Keywords

1 Introduction

Visual dialog is recently introduced by Abhishek et al. [2]. Compared with visual question answering, it requires the agent to communicate with human about an image in multiple rounds.

Most of the current visual dialog model focus on modeling the interaction between answer candidates, current question, previous dialog history and image. Nevertheless, the answer candidates are invisible in generative setting, how to learn a unified model that can capture such interaction for both answer ranking and generation settings is a seldom explored territory.

Fig. 1.
figure 1

Interaction flow direction illustration. Q: question, V: image, H: dialog history, A: answer candidates, \(A_g\): generated answer.

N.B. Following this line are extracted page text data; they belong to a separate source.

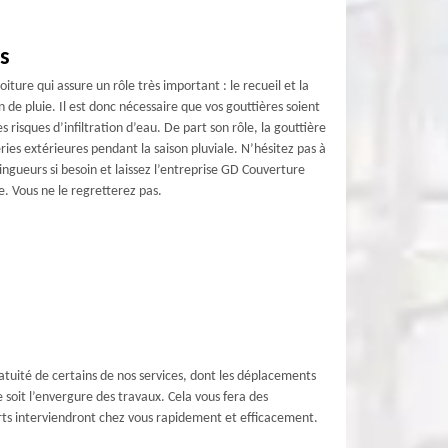
s
oiture qui assure un rôle très important : le recueil et la
n de pluie. Il est donc nécessaire que vos gouttières soient
es risques d’infiltration d’eau. De part son rôle, la gouttière
ies extérieures pendant la saison pluviale. N’hésitez pas à
ngueurs si besoin et laissez l’entreprise GD Couverture
e. Vous ne le regretterez pas.
atuité de certains de nos services, dont les déplacements
 soit l’envergure des travaux. Cela vous fera des
erts interviendront chez vous rapidement et efficacement.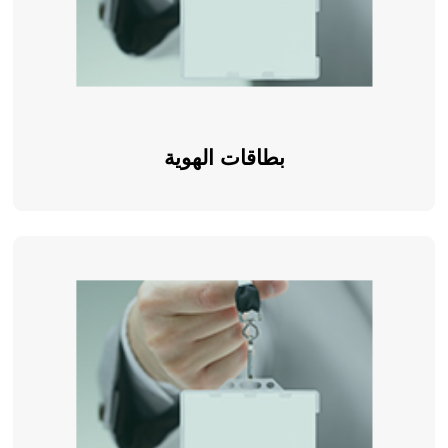
بطاقات الهوية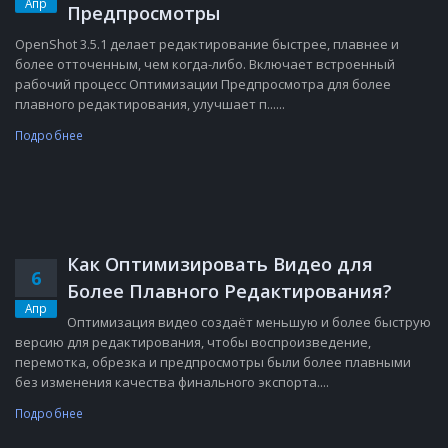
Апр
Предпросмотры
OpenShot 3.5.1 делает редактирование быстрее, плавнее и
более отточенным, чем когда-либо. Включает встроенный
рабочий процесс Оптимизации Предпросмотра для более
плавного редактирования, улучшает п......
Подробнее
Как Оптимизировать Видео для
6
Более Плавного Редактирования?
Апр
Оптимизация видео создаёт меньшую и более быструю
версию для редактирования, чтобы воспроизведение,
перемотка, обрезка и предпросмотры были более плавными
без изменения качества финального экспорта....
Подробнее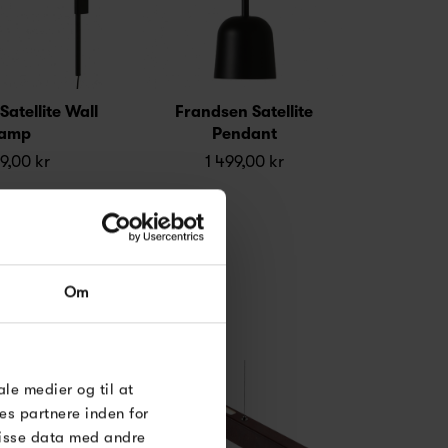
atellite Wall
Frandsen Satellite
amp
Pendant
9,00 kr
1 499,00 kr
Om
ale medier og til at
es partnere inden for
disse data med andre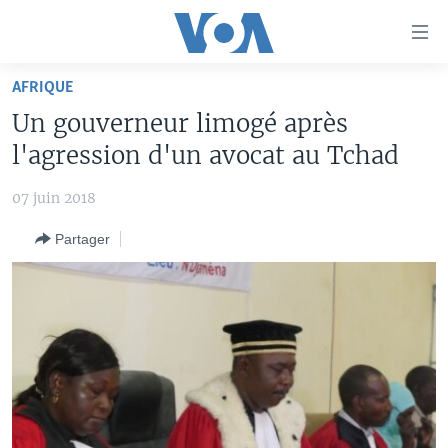
Liens
d'accessibilité
Menu
AFRIQUE
principal
À LA UNE
Un gouverneur limogé après
Retour
TV
AFRIQUE
à
l'agression d'un avocat au Tchad
la
RADIO
ÉTATS-UNIS
LE MONDE AUJOURD'HUI
navigation
07 juin 2018
AUTRES LANGUES
MONDE
VOA60 AFRIQUE
LE MONDE AUJOURD'HUI
principale
Partager
Retour
SPORT
WASHINGTON FORUM
À VOTRE AVIS
BAMBARA
à
Apprenez L'anglais
CORRESPONDANT VOA
VOTRE SANTÉ VOTRE AVENIR
FULFULDE
la
recherche
SUIVEZ-NOUS
FOCUS SAHEL
LE MONDE AU FÉMININ
LINGALA
REPORTAGES
L'AMÉRIQUE ET VOUS
SANGO
VOUS + NOUS
DIALOGUE DES RELIGIONS
Langues
CARNET DE SANTÉ
RM SHOW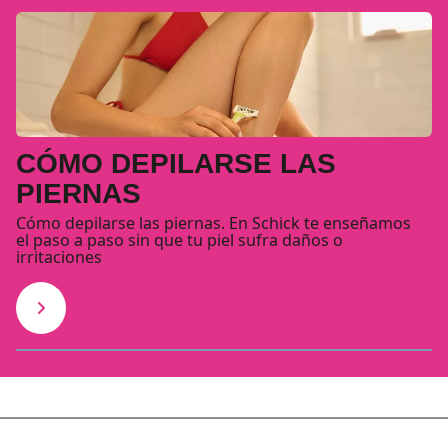
CÓMO DEPILARSE LAS
PIERNAS
Cómo depilarse las piernas. En Schick te enseñamos
el paso a paso sin que tu piel sufra daños o
irritaciones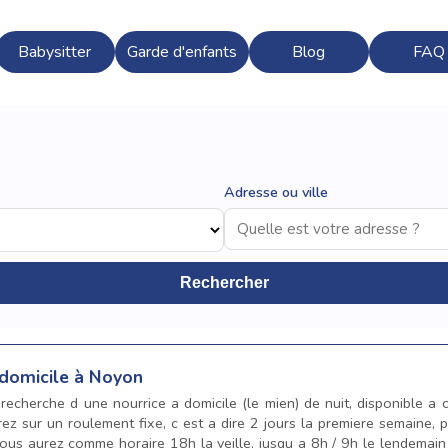
Babysitter
Garde d'enfants
Blog
FAQ
Adresse ou ville
Rechercher
 domicile à Noyon
a recherche d une nourrice a domicile (le mien) de nuit, disponible
rez sur un roulement fixe, c est a dire 2 jours la premiere semaine, p
ous aurez comme horaire 18h la veille, jusqu a 8h / 9h le lendemain 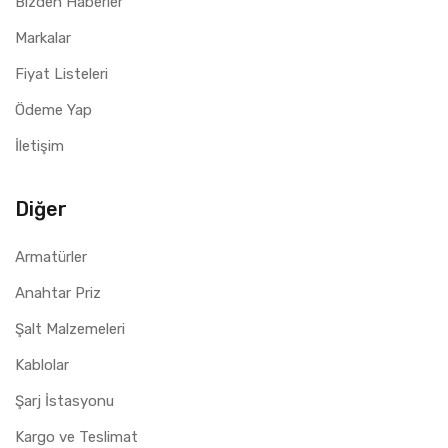
Bizden Haberler
Markalar
Fiyat Listeleri
Ödeme Yap
İletişim
Diğer
Armatürler
Anahtar Priz
Şalt Malzemeleri
Kablolar
Şarj İstasyonu
Kargo ve Teslimat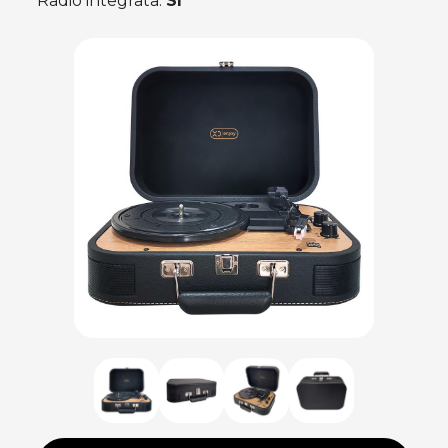
Radio integrata:
Sì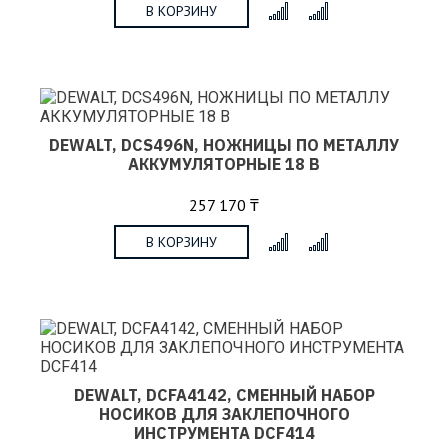
В КОРЗИНУ
x
DEWALT, DCS496N, НОЖНИЦЫ ПО МЕТАЛЛУ
АККУМУЛЯТОРНЫЕ 18 В
257 170 ₸
В КОРЗИНУ
x
DEWALT, DCFA4142, СМЕННЫЙ НАБОР
НОСИКОВ ДЛЯ ЗАКЛЕПОЧНОГО
ИНСТРУМЕНТА DCF414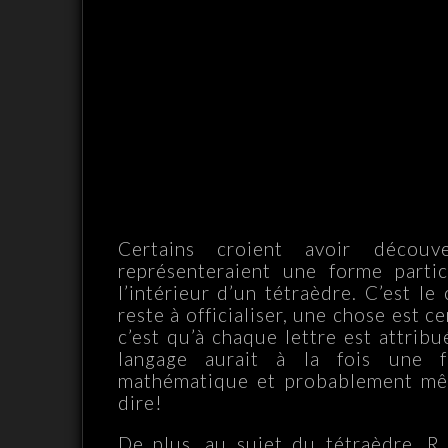
Certains croient avoir découv
représenteraient une forme partic
l’intérieur d’un tétraèdre. C’est l
reste à officialiser, une chose est c
c’est qu’à chaque lettre est attrib
langage aurait à la fois une f
mathématique et probablement mêm
dire!
De plus, au sujet du tétraèdre, R.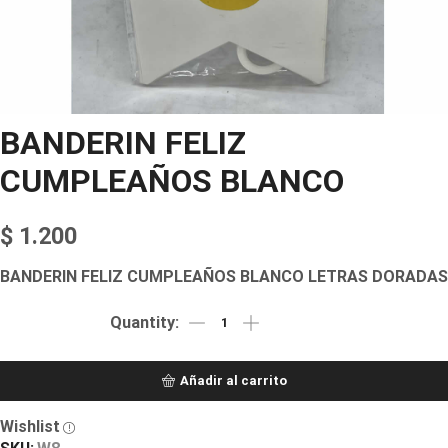
BANDERIN FELIZ
CUMPLEAÑOS BLANCO
$
1.200
BANDERIN FELIZ CUMPLEAÑOS BLANCO LETRAS DORADAS
Añadir al carrito
Wishlist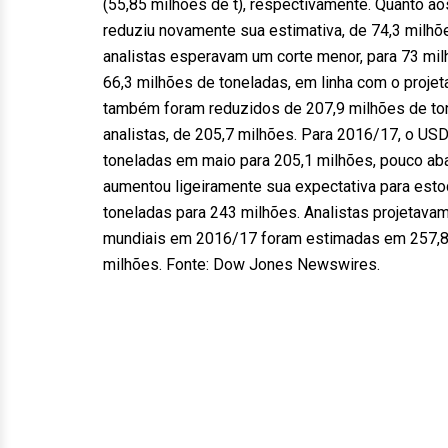
(55,85 milhões de t), respectivamente. Quanto 
reduziu novamente sua estimativa, de 74,3 milhõ
analistas esperavam um corte menor, para 73 mil
66,3 milhões de toneladas, em linha com o proje
também foram reduzidos de 207,9 milhões de ton
analistas, de 205,7 milhões. Para 2016/17, o US
toneladas em maio para 205,1 milhões, pouco ab
aumentou ligeiramente sua expectativa para esto
toneladas para 243 milhões. Analistas projetava
mundiais em 2016/17 foram estimadas em 257,8 m
milhões. Fonte: Dow Jones Newswires.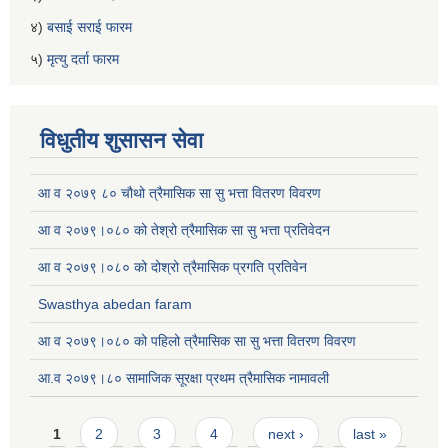
४)
बसाई सराई फारम
५)
मृत्यु दर्ता फारम
विधुतीय शुसासन सेवा
आ व २०७९ ८० चौथो त्रैमासिक सा सु भत्ता वितरण विवरण
आ व २०७९।०८० को तेश्रो त्रैमासिक सा सु भत्ता प्रतिवेदन
आ व २०७९।०८० को दोश्रो त्रैमासिक प्रगति प्रतिवेन
Swasthya abedan faram
आ व २०७९।०८० को पहिलो त्रैमासिक सा सु भत्ता वितरण विवरण
आ.व २०७९।८० सामाजिक सूरक्षा प्रथम त्रैमासिक नामावली
Pages
1
2
3
4
next ›
last »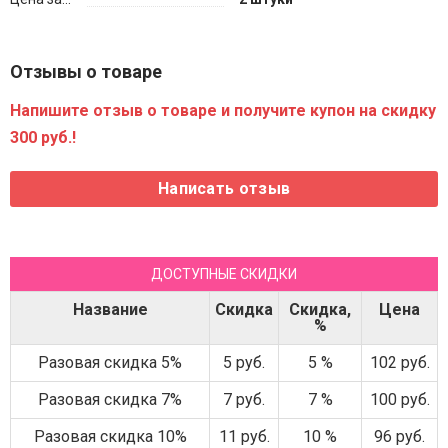
Отзывы о товаре
Напишите отзыв о товаре и получите купон на скидку
300 руб.!
ДОСТУПНЫЕ СКИДКИ
Название
Скидка
Скидка,
Цена
%
Разовая скидка 5%
5 руб.
5 %
102 руб.
Разовая скидка 7%
7 руб.
7 %
100 руб.
Разовая скидка 10%
11 руб.
10 %
96 руб.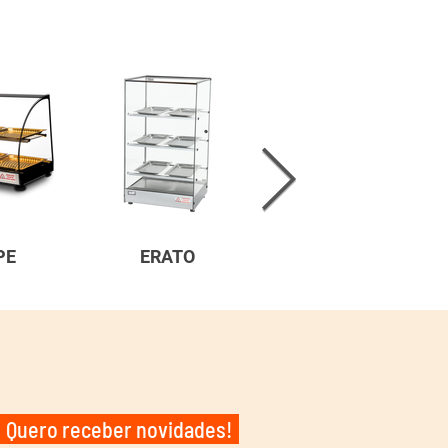
PE
ERATO
ACL
Quero receber novidades!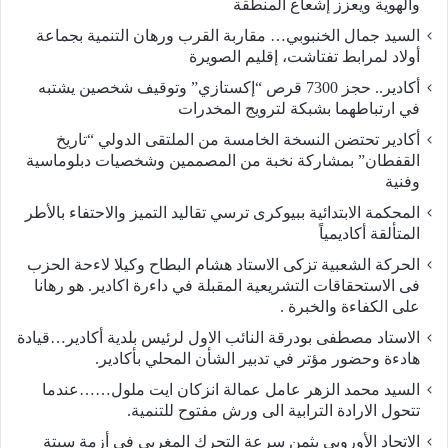
والهوية ويعزز إشعاع المنطقة
السيد جمال الخنبوبي… مقاربة القرب ورهان التنمية بجماعة
أولاد لمرابط تفتاشت، إقليم الصويرة
أكادير.. حجز 7300 قرص “إكستازي” وتوقيف شخصين يشتبه
في ارتباطهما بشبكة لترويج المخدرات
أكادير تحتضن النسخة الخامسة من الملتقى الدولي “تاريخ
القفطان” بمشاركة نخبة من المصممين وشخصيات دبلوماسية
وفنية
المحكمة الابتدائية ببيوكرى ترسي تقاليد التميز والاحتفاء بالأطر
المتألقة أكاديمياً
الحركة الشعبية تزكى الاستاد هشام البطاح وكيلا لاءحة الحزب
فى الاستحقاقات التشريعية المقبلة في داءرة اكادير. هو رهانا
على الكفاءة والخبرة .
الاستاد مصطفى بودرقة النائب الاول لرئيس بلدية أكادير…قيادة
هادءة وحضور مؤتر في تدبير الشأن المحلي بأكادير.
السيد محمد الزهر عامل عمالة انزكان ايت ملول……عندما
تتحول الارادة الترابية الى ورش مفتوح للتنمية.
الاتحاد الأوروبي يثمن سرعة التحرك المغربي في أزمة سبتة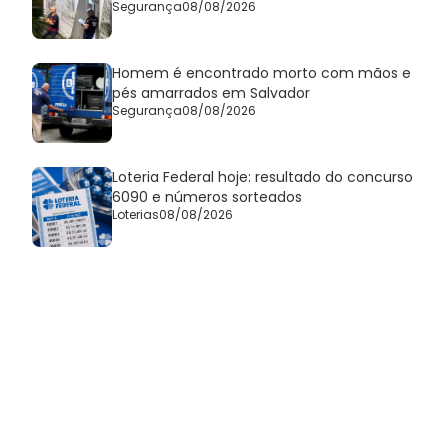
Segurança
08/08/2026
Homem é encontrado morto com mãos e
pés amarrados em Salvador
Segurança
08/08/2026
Loteria Federal hoje: resultado do concurso
6090 e números sorteados
Loterias
08/08/2026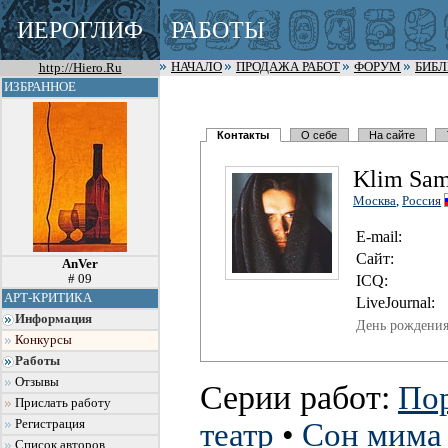
ИЕРОГЛИФ
РАБОТЫ
http://Hiero.Ru
НАЧАЛО
ПРОДАЖА РАБОТ
ФОРУМ
БИБ
ИЗБРАННОЕ
Контакты
О себе
На сайте
Klim Sam
Москва
,
Россия
E-mail:
Сайт:
AnVer
# 09
I
C
Q:
АРТ-КРИТИКА
LiveJournal:
Информация
День рождения
Конкурсы
Работы
Отзывы
Серии работ:
По
Прислать работу
Регистрация
театр
•
Сон мима
Список авторов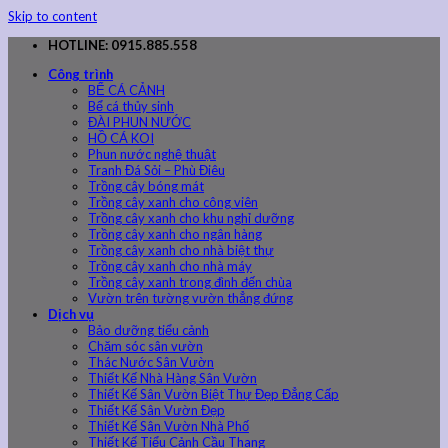
Skip to content
HOTLINE: 0915.885.558
Công trình
BỂ CÁ CẢNH
Bể cá thủy sinh
ĐÀI PHUN NƯỚC
HỒ CÁ KOI
Phun nước nghệ thuật
Tranh Đá Sỏi – Phù Điêu
Trồng cây bóng mát
Trồng cây xanh cho công viên
Trồng cây xanh cho khu nghỉ dưỡng
Trồng cây xanh cho ngân hàng
Trồng cây xanh cho nhà biệt thự
Trồng cây xanh cho nhà máy
Trồng cây xanh trong đình đến chùa
Vườn trên tường vườn thẳng đứng
Dịch vụ
Bảo dưỡng tiểu cảnh
Chăm sóc sân vườn
Thác Nước Sân Vườn
Thiết Kế Nhà Hàng Sân Vườn
Thiết Kế Sân Vườn Biệt Thự Đẹp Đẳng Cấp
Thiết Kế Sân Vườn Đẹp
Thiết Kế Sân Vườn Nhà Phố
Thiết Kế Tiểu Cảnh Cầu Thang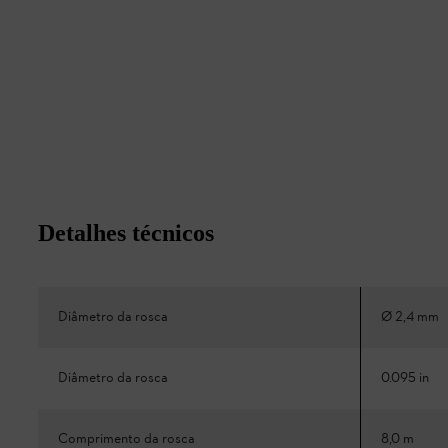
Detalhes técnicos
Diâmetro da rosca
Ø 2,4 mm
Diâmetro da rosca
0.095 in
Comprimento da rosca
8,0 m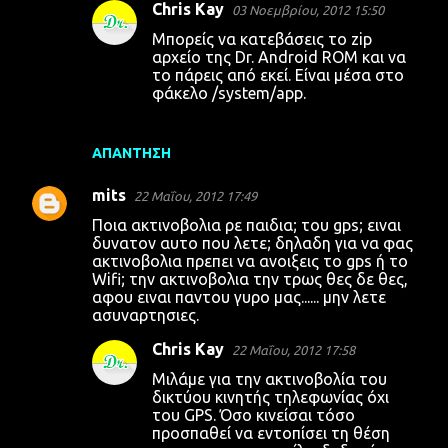
Chris Kay
03 Νοεμβρίου, 2012 15:50
Μπορείς να κατεβάσεις το zip
αρχείο της Dr. Android ROM και να
το πάρεις από εκεί. Είναι μέσα στο
φάκελο /system/app.
ΑΠΆΝΤΗΣΗ
mits
22 Μαΐου, 2012 17:49
Ποια ακτινοβολια ρε παιδια; του gps; ειναι
δυνατον αυτο που λετε; δηλαδη για να φας
ακτινοβολια πρεπει να ανοιξεις το gps ή το
Wifi; την ακτινοβολια την τρως θες δε θες,
αφου ειναι παντου γυρο μας...... μην λετε
ασυναρτησιες.
Chris Kay
22 Μαΐου, 2012 17:58
Μιλάμε για την ακτινοβολία του
δικτύου κινητής τηλεφωνίας όχι
του GPS. Όσο κινείσαι τόσο
προσπαθεί να εντοπίσει τη θέση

In this work, we formulate the interaction of all entities in discriminative setting using a pretrained transformer. As shown in Fig. 1, in discriminative setting the agent infers whether the answer candidate is the correct one with the powerful representation yielded by fully attention of each entities. Inspired by the recent success of visual and language pretraining, transformer is employed as the encoding backbone as it has natural capability of capturing interaction between different entities from different modalities. As aforementioned, generative setting can only employ information contained in textual context and image to reconstruct the answer. As shown in Fig. 1, the interaction between generated answer and multi-modal context is unidirectional.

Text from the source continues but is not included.